§ **DATASET RECORDS**:

———

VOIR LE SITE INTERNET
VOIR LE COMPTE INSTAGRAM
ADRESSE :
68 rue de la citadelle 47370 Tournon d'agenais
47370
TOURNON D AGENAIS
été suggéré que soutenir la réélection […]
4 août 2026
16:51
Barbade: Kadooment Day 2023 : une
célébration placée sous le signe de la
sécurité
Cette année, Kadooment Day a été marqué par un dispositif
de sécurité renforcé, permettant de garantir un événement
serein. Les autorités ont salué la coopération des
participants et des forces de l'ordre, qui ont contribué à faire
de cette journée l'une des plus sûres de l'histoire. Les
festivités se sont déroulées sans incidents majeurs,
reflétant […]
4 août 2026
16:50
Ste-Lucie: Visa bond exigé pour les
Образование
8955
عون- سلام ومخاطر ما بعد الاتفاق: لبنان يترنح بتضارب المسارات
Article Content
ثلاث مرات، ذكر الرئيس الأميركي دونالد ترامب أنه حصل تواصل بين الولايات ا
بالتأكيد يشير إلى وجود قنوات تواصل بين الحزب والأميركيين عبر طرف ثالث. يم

———

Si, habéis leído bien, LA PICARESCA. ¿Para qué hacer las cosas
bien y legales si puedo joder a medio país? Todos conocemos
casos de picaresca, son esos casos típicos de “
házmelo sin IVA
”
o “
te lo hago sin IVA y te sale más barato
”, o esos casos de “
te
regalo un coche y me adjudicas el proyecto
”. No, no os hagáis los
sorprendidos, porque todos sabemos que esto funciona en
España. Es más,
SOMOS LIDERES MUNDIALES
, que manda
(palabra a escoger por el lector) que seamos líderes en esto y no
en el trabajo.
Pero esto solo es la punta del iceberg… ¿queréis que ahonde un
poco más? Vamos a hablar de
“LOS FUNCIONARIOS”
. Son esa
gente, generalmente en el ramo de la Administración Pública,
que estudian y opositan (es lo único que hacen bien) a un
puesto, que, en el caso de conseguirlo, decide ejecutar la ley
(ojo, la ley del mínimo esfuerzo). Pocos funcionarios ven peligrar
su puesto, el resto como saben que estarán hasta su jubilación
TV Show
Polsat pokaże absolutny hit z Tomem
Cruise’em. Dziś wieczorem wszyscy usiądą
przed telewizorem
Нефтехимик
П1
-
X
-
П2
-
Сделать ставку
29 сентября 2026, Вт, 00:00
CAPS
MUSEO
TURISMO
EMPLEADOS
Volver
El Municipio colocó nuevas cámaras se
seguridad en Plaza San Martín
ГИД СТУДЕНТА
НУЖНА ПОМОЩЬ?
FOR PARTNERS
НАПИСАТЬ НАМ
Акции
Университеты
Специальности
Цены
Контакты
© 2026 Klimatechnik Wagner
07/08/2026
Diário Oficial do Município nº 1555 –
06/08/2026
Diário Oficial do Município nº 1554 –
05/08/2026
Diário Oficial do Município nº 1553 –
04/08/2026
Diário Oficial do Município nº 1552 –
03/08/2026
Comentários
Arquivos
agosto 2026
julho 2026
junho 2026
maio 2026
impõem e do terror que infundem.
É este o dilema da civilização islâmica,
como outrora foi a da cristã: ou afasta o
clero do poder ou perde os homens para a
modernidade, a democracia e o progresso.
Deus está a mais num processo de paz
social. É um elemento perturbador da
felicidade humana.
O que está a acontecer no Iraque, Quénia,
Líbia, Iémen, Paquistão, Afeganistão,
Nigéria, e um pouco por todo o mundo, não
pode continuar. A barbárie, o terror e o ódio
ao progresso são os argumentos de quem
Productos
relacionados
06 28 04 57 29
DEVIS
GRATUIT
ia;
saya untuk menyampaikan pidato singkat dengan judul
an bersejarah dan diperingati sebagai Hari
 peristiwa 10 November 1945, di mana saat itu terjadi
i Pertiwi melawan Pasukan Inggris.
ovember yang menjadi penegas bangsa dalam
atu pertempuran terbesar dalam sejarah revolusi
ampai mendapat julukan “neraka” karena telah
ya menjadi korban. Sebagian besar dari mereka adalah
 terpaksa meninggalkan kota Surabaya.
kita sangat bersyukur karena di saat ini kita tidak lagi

———

§ **WHAT TO WORK ON**:
From the listing above, output exactly the run of lines that starts with the line containing "VOIR LE SITE INTERNET" and ends with the line containing "بالتأكيد يشير إلى".

§ **FINISHED EXERCISE**:
VOIR LE SITE INTERNET
VOIR LE COMPTE INSTAGRAM
ADRESSE :
68 rue de la citadelle 47370 Tournon d'agenais
47370
TOURNON D AGENAIS
été suggéré que soutenir la réélection […]
4 août 2026
16:51
Barbade: Kadooment Day 2023 : une
célébration placée sous le signe de la
sécurité
Cette année, Kadooment Day a été marqué par un dispositif
de sécurité renforcé, permettant de garantir un événement
serein. Les autorités ont salué la coopération des
participants et des forces de l'ordre, qui ont contribué à faire
de cette journée l'une des plus sûres de l'histoire. Les
festivités se sont déroulées sans incidents majeurs,
reflétant […]
4 août 2026
16:50
Ste-Lucie: Visa bond exigé pour les
Образование
8955
عون- سلام ومخاطر ما بعد الاتفاق: لبنان يترنح بتضارب المسارات
Article Content
ثلاث مرات، ذكر الرئيس الأميركي دونالد ترامب أنه حصل تواصل بين الولايات ا
بالتأكيد يشير إلى وجود قنوات تواصل بين الحزب والأميركيين عبر طرف ثالث. يم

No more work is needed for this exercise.